__Records from a data source__:
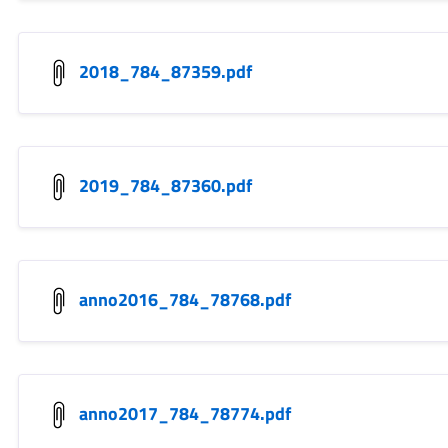
2018_784_87359.pdf
2019_784_87360.pdf
anno2016_784_78768.pdf
anno2017_784_78774.pdf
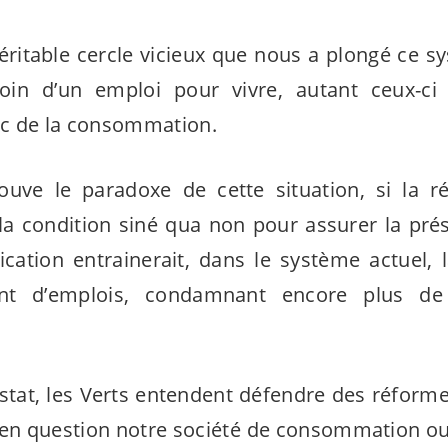
véritable cercle vicieux que nous a plongé ce s
oin d’un emploi pour vivre, autant ceux-c
nc de la consommation.
rouve le paradoxe de cette situation, si la 
a condition siné qua non pour assurer la pré
ication entrainerait, dans le système actuel, l
nt d’emplois, condamnant encore plus de
stat, les Verts entendent défendre des réform
en question notre société de consommation ou 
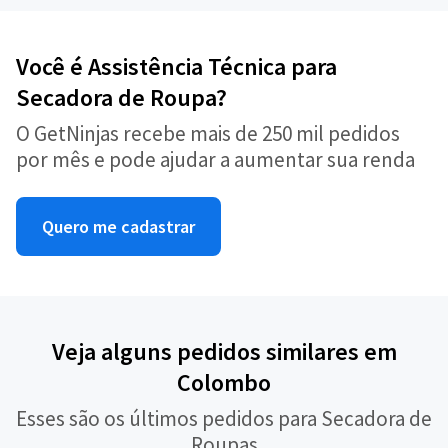
Você é Assistência Técnica para
Secadora de Roupa?
O GetNinjas recebe mais de 250 mil pedidos
por mês e pode ajudar a aumentar sua renda
Quero me cadastrar
Veja alguns pedidos similares em
Colombo
Esses são os últimos pedidos para Secadora de
Roupas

__Work item__:
Check each line above for the word "pedidos" and copy the ones that have it.

__Result of this exercise__:
O GetNinjas recebe mais de 250 mil pedidos
Veja alguns pedidos similares em
Esses são os últimos pedidos para Secadora de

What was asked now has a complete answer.